Regulators had been talking with both banks about universal accords when Benjamin Lawsky, head of the financial services department in New York, threatened on August 6 to revoke Standard Chartered's licence.
Deals with the London-based banks next month were still possible, according to the sources.
"This is an epidemic of banks wilfully, consistently violating economic sanctions," Jimmy Gurule, a former undersecretary for enforcement at the US Treasury, said of sanctioned-nation money laundering.
"It calls for more serious sanctions than a monetary fine for an individual bank that does nothing more than harm shareholders."
The US$700 million set aside by HSBC would constitute the largest US settlement reached over such allegations, topping the US$619 million in penalties and forfeitures paid in June by ING, the biggest Dutch financial services company.

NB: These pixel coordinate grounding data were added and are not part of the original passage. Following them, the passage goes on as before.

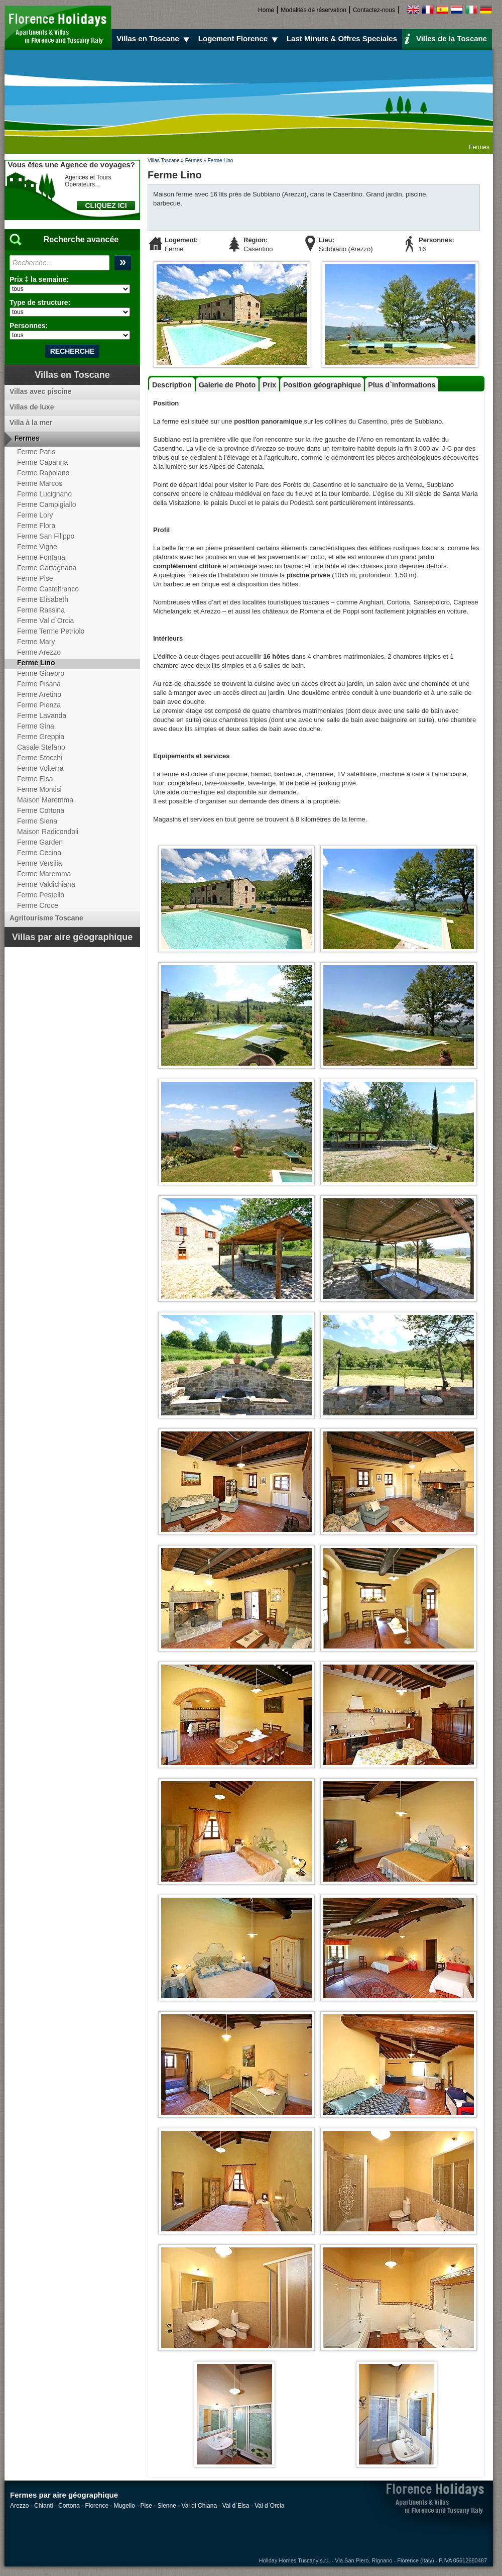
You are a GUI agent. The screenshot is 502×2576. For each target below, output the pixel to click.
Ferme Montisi (39, 789)
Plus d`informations (401, 385)
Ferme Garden (40, 842)
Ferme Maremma (44, 874)
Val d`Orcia (269, 2505)
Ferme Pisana (39, 684)
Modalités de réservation (313, 10)
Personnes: (29, 326)
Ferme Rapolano (43, 473)
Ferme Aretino (39, 694)
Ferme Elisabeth (42, 599)
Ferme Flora (36, 526)
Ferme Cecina (39, 853)
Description (172, 385)
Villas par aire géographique (72, 937)
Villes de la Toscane (445, 38)
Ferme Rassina (41, 610)
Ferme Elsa (35, 779)
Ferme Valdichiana (46, 884)
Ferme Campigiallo (46, 504)
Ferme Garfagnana (46, 568)
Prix (269, 385)
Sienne (167, 2505)
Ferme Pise (35, 578)
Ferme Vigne (37, 547)
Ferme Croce (37, 905)
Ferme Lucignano (44, 494)
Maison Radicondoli (47, 832)
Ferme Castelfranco (48, 589)
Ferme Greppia (40, 737)
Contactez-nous (374, 10)
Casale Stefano (41, 747)
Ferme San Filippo (45, 536)
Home (266, 10)
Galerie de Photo (227, 385)
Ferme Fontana (41, 557)
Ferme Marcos (39, 483)
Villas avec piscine (41, 391)
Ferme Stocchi (39, 758)
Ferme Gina (35, 726)
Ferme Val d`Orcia (45, 620)
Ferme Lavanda (41, 715)
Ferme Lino (220, 160)
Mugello (124, 2505)
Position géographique (322, 385)
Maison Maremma (45, 800)
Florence (96, 2505)
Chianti (43, 2505)
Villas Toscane (164, 160)
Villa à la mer (31, 423)
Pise (146, 2505)
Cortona (69, 2505)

Standard Chartered agreed on August 14 to pay US$340 million to settle the New York State matter, an accord that broke a previous pattern of resolving all such US investigations at once in a unified agreement.
Standard & Poor's cut HSBC's credit-rating outlook yesterday as it questioned whether the lender was too big to be managed effectively after of money-laundering investigations. S&P reduced its outlook on the HSBC long-term rating to negative from stable.
HSBC, Standard Chartered and other European banks have been under investigation by US regulators that include the Treasury Department's office of foreign assets control, the Federal Reserve and Manhattan district attorney Cyrus Vance.
The multi-year investigation into money laundering has resulted in settlements with Lloyd's Banking Group, ABN Amro Bank, Barclays, Credit Suisse and ING.
The banks agreed to pay or forfeit money under so-called deferred prosecution agreements that mandate improved compliance systems. If the agreement is followed, the banks will avoid criminal prosecution.
Other European banks, including Deutsche Bank and Royal Bank of Scotland, are co-operating in similar investigations, other sources say.
Two French banks, Credit Agricole and BNP Paribas, are also working with US authorities in similar probes, according to their regulatory filings.
"Here we are at bank No7, with Standard Chartered, and no individual banker has been held criminally responsible, and that's a shame," Gurule, a professor at the University of Notre Dame, said.
"Checks and balances on banks weren't working. Bad conduct was going on for years undetected."